8 mile est un projet qui date de vingt ans. A cette époque, le producteur Brian Grazer sent dans le hip-hop les germes d'un courant d'une puissance insoupçonnée. Et très vite, il décide de s'intéresser à ce genre musical nouveau, "d'en explorer les racines, de comprendre son fonctionnement et la portée de ses textes. Et cela bien avant qu'il ne représente un marché de plusieurs milliards de dollars."

Une fois le projet mis en chantier vient le temps de trouver l'acteur idéal, capable de porter en lui toute la rage contenue dans le hip-hop. Le choix de Brian Grazer se porte alors rapidement sur la star planètaire du genre Eminem, même si leur première rencontre s'avére pour le moins tendue. "J'ai commencé à m'intéresser à Eminem il y a quelques années", confie Grazer. "Il n'était pas encore une star, mais je lui trouvais déjà un immense charisme et je pensais qu'il pourrait exploser à l'écran. Lorsque je l'ai fait venir dans mon bureau, il est resté muet comme une carpe, sans même me regarder. Au bout de quinze minutes, il a fini par rompre le silence , et s'est révélé un personnage étonnament disert et éloquent."

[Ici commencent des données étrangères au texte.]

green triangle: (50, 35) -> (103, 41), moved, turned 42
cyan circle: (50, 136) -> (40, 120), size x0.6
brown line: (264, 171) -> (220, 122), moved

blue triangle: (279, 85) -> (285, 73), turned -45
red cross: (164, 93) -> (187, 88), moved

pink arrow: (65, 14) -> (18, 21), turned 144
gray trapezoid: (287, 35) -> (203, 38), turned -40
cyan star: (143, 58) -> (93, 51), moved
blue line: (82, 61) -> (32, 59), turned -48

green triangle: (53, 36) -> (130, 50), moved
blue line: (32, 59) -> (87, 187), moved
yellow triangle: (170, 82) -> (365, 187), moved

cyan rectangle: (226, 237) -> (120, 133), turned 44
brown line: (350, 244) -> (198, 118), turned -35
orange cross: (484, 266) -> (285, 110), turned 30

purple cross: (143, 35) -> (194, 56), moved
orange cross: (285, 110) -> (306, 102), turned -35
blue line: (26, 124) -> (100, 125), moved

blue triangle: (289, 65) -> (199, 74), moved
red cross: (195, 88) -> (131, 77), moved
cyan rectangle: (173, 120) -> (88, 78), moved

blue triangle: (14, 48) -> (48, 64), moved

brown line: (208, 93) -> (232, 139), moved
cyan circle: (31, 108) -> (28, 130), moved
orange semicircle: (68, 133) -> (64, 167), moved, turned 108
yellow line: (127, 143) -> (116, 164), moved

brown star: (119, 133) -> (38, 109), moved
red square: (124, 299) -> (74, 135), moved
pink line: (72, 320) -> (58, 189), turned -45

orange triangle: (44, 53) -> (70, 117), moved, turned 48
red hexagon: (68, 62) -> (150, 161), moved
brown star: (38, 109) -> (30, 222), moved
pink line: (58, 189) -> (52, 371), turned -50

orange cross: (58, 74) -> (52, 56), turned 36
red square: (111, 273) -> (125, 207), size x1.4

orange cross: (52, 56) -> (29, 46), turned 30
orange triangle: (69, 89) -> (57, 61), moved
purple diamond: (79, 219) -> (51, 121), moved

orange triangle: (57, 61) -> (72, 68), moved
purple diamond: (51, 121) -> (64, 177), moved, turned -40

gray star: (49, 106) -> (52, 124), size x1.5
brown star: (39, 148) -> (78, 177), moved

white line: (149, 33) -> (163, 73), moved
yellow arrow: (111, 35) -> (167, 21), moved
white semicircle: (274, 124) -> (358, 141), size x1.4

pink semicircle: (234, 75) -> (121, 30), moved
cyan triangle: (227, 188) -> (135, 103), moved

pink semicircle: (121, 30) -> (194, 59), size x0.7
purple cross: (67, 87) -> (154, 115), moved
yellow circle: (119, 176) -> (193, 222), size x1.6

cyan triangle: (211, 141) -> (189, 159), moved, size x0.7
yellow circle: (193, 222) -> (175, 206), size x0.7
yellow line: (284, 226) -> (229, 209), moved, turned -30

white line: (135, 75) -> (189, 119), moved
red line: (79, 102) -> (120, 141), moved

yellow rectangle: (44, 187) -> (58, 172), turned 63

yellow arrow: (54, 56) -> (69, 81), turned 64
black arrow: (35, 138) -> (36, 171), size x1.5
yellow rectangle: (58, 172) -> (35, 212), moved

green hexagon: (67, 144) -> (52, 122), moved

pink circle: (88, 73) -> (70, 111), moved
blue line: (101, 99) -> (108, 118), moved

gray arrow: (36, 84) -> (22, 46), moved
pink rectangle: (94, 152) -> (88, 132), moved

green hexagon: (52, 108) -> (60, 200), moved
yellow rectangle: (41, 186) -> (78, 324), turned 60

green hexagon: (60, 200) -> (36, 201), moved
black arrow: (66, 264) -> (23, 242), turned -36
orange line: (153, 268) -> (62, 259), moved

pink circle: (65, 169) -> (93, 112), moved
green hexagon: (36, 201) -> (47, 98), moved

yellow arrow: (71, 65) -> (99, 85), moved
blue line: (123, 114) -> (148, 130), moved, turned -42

Eminem : la star controversée du hip hop

8 Mile met en vedette le jeune rappeur américain Eminem, qui effectue pour l'occasion ses premiers pas sur grand écran dans une oeuvre autobiographique à peine voilée. Très vite, l'Américain originaire de Détroit se distingue avec des paroles provocantes qui déclenchent une véritable controverse autour de son nom. Une odeur de soufre qui n'empêche pas le public, bien au contraire, d'acclamer cette nouvelle vedette du hip-hop. Son premier album, The Slim Shady LP, sort en 2000 et se vend à plus de 7 millions d'unités. Le suivant, The Marshall Mathers LP, sort un an plus tard et remporte à nouveau un franc succès, se voyant comme son prédécesseur auréolé du Grammy du meilleur album rap de l'année. En 2002, Eminem publie The Eminem Show, qui décroche trois prix aux MTV Awards et porte le nombre de ses albums vendus à plus de 30 millions de copies. A noter que l'artiste rap est également producteur, à la tête d'une compagnie baptisée Shady Records.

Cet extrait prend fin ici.